[DATA FOR THIS TASK]:
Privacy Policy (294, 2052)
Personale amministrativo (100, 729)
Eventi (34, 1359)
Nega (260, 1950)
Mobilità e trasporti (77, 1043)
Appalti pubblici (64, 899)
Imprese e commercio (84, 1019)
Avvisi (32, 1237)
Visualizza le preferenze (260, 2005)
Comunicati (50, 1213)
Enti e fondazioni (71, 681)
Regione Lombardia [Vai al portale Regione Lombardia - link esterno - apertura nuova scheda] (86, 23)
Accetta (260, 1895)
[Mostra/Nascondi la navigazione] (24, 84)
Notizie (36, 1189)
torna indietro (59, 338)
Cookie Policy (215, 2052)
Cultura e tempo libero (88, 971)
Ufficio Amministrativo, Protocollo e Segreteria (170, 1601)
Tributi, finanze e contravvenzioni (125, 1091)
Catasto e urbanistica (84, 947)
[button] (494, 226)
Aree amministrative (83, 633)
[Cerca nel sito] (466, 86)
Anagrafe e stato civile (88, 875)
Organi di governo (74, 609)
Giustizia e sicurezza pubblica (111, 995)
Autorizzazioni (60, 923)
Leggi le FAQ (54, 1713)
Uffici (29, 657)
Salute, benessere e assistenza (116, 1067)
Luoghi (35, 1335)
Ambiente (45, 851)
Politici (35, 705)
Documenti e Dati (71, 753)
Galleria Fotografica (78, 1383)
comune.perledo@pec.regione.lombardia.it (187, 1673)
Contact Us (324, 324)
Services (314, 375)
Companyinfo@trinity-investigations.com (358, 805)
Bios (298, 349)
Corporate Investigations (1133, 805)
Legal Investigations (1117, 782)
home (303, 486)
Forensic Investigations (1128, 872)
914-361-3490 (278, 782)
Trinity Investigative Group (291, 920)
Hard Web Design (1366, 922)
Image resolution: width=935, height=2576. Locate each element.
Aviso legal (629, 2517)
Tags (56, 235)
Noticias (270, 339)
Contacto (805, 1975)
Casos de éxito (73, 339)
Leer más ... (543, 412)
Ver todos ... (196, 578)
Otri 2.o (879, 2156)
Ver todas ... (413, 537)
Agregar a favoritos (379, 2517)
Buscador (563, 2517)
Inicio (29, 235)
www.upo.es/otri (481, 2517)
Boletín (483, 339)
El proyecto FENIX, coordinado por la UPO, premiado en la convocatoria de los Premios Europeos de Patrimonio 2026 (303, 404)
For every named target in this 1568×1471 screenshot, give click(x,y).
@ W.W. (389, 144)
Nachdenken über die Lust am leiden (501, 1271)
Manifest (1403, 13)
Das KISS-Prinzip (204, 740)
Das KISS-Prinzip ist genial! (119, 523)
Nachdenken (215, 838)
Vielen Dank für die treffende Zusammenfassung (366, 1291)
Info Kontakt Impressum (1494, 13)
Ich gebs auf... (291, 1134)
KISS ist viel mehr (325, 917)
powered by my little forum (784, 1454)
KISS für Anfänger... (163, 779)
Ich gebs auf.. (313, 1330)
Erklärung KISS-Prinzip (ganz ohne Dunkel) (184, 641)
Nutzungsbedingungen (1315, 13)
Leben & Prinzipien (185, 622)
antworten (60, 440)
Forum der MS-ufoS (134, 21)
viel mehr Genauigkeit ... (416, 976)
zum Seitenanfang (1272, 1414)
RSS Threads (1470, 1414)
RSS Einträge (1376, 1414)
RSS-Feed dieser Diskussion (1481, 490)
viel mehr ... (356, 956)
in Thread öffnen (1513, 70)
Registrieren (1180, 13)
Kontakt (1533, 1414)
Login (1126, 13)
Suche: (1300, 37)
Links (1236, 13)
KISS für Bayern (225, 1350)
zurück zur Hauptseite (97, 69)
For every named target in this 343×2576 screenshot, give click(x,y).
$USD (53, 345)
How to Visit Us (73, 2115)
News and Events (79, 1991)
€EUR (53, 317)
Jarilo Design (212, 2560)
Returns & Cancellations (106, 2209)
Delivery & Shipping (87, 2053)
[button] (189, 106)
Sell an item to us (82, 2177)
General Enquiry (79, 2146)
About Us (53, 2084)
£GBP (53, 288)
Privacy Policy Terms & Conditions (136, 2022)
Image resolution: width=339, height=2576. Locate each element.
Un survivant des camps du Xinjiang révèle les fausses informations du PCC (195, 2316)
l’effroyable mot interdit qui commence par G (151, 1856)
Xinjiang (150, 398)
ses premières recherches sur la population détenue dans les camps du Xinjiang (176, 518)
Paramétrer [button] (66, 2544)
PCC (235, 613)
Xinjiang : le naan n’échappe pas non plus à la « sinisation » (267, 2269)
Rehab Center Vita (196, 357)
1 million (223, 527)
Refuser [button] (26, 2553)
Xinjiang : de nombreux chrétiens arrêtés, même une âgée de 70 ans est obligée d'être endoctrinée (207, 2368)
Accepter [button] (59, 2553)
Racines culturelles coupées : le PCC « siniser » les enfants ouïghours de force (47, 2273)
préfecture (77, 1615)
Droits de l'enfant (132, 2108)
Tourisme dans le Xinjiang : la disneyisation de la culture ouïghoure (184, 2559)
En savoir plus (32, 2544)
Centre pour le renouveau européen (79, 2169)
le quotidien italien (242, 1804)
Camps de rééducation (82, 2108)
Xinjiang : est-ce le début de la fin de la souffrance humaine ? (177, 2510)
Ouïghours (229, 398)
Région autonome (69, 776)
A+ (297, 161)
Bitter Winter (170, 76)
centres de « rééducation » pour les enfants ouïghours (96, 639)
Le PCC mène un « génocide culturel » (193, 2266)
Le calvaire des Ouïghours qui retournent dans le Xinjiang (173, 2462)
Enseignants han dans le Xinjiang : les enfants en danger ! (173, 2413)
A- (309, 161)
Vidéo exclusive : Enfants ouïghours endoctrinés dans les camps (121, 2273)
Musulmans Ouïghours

[WHAT YOU NEED TO DO]:
Provide a verbatim copy of all the entries.

[ANSWER TO THIS EXERCISE]:
Privacy Policy (294, 2052)
Personale amministrativo (100, 729)
Eventi (34, 1359)
Nega (260, 1950)
Mobilità e trasporti (77, 1043)
Appalti pubblici (64, 899)
Imprese e commercio (84, 1019)
Avvisi (32, 1237)
Visualizza le preferenze (260, 2005)
Comunicati (50, 1213)
Enti e fondazioni (71, 681)
Regione Lombardia [Vai al portale Regione Lombardia - link esterno - apertura nuova scheda] (86, 23)
Accetta (260, 1895)
[Mostra/Nascondi la navigazione] (24, 84)
Notizie (36, 1189)
torna indietro (59, 338)
Cookie Policy (215, 2052)
Cultura e tempo libero (88, 971)
Ufficio Amministrativo, Protocollo e Segreteria (170, 1601)
Tributi, finanze e contravvenzioni (125, 1091)
Catasto e urbanistica (84, 947)
[button] (494, 226)
Aree amministrative (83, 633)
[Cerca nel sito] (466, 86)
Anagrafe e stato civile (88, 875)
Organi di governo (74, 609)
Giustizia e sicurezza pubblica (111, 995)
Autorizzazioni (60, 923)
Leggi le FAQ (54, 1713)
Uffici (29, 657)
Salute, benessere e assistenza (116, 1067)
Luoghi (35, 1335)
Ambiente (45, 851)
Politici (35, 705)
Documenti e Dati (71, 753)
Galleria Fotografica (78, 1383)
comune.perledo@pec.regione.lombardia.it (187, 1673)
Contact Us (324, 324)
Services (314, 375)
Companyinfo@trinity-investigations.com (358, 805)
Bios (298, 349)
Corporate Investigations (1133, 805)
Legal Investigations (1117, 782)
home (303, 486)
Forensic Investigations (1128, 872)
914-361-3490 (278, 782)
Trinity Investigative Group (291, 920)
Hard Web Design (1366, 922)
Image resolution: width=935, height=2576. Locate each element.
Aviso legal (629, 2517)
Tags (56, 235)
Noticias (270, 339)
Contacto (805, 1975)
Casos de éxito (73, 339)
Leer más ... (543, 412)
Ver todos ... (196, 578)
Otri 2.o (879, 2156)
Ver todas ... (413, 537)
Agregar a favoritos (379, 2517)
Buscador (563, 2517)
Inicio (29, 235)
www.upo.es/otri (481, 2517)
Boletín (483, 339)
El proyecto FENIX, coordinado por la UPO, premiado en la convocatoria de los Premios Europeos de Patrimonio 2026 (303, 404)
For every named target in this 1568×1471 screenshot, give click(x,y).
@ W.W. (389, 144)
Nachdenken über die Lust am leiden (501, 1271)
Manifest (1403, 13)
Das KISS-Prinzip (204, 740)
Das KISS-Prinzip ist genial! (119, 523)
Nachdenken (215, 838)
Vielen Dank für die treffende Zusammenfassung (366, 1291)
Info Kontakt Impressum (1494, 13)
Ich gebs auf... (291, 1134)
KISS ist viel mehr (325, 917)
powered by my little forum (784, 1454)
KISS für Anfänger... (163, 779)
Ich gebs auf.. (313, 1330)
Erklärung KISS-Prinzip (ganz ohne Dunkel) (184, 641)
Nutzungsbedingungen (1315, 13)
Leben & Prinzipien (185, 622)
antworten (60, 440)
Forum der MS-ufoS (134, 21)
viel mehr Genauigkeit ... (416, 976)
zum Seitenanfang (1272, 1414)
RSS Threads (1470, 1414)
RSS Einträge (1376, 1414)
RSS-Feed dieser Diskussion (1481, 490)
viel mehr ... (356, 956)
in Thread öffnen (1513, 70)
Registrieren (1180, 13)
Kontakt (1533, 1414)
Login (1126, 13)
Suche: (1300, 37)
Links (1236, 13)
KISS für Bayern (225, 1350)
zurück zur Hauptseite (97, 69)
For every named target in this 343×2576 screenshot, give click(x,y).
$USD (53, 345)
How to Visit Us (73, 2115)
News and Events (79, 1991)
€EUR (53, 317)
Jarilo Design (212, 2560)
Returns & Cancellations (106, 2209)
Delivery & Shipping (87, 2053)
[button] (189, 106)
Sell an item to us (82, 2177)
General Enquiry (79, 2146)
About Us (53, 2084)
£GBP (53, 288)
Privacy Policy Terms & Conditions (136, 2022)
Image resolution: width=339, height=2576. Locate each element.
Un survivant des camps du Xinjiang révèle les fausses informations du PCC (195, 2316)
l’effroyable mot interdit qui commence par G (151, 1856)
Xinjiang (150, 398)
ses premières recherches sur la population détenue dans les camps du Xinjiang (176, 518)
Paramétrer [button] (66, 2544)
PCC (235, 613)
Xinjiang : le naan n’échappe pas non plus à la « sinisation » (267, 2269)
Rehab Center Vita (196, 357)
1 million (223, 527)
Refuser [button] (26, 2553)
Xinjiang : de nombreux chrétiens arrêtés, même une âgée de 70 ans est obligée d'être endoctrinée (207, 2368)
Accepter [button] (59, 2553)
Racines culturelles coupées : le PCC « siniser » les enfants ouïghours de force (47, 2273)
préfecture (77, 1615)
Droits de l'enfant (132, 2108)
Tourisme dans le Xinjiang : la disneyisation de la culture ouïghoure (184, 2559)
En savoir plus (32, 2544)
Centre pour le renouveau européen (79, 2169)
le quotidien italien (242, 1804)
Camps de rééducation (82, 2108)
Xinjiang : est-ce le début de la fin de la souffrance humaine ? (177, 2510)
Ouïghours (229, 398)
Région autonome (69, 776)
A+ (297, 161)
Bitter Winter (170, 76)
centres de « rééducation » pour les enfants ouïghours (96, 639)
Le PCC mène un « génocide culturel » (193, 2266)
Le calvaire des Ouïghours qui retournent dans le Xinjiang (173, 2462)
Enseignants han dans le Xinjiang : les enfants en danger ! (173, 2413)
A- (309, 161)
Vidéo exclusive : Enfants ouïghours endoctrinés dans les camps (121, 2273)
Musulmans Ouïghours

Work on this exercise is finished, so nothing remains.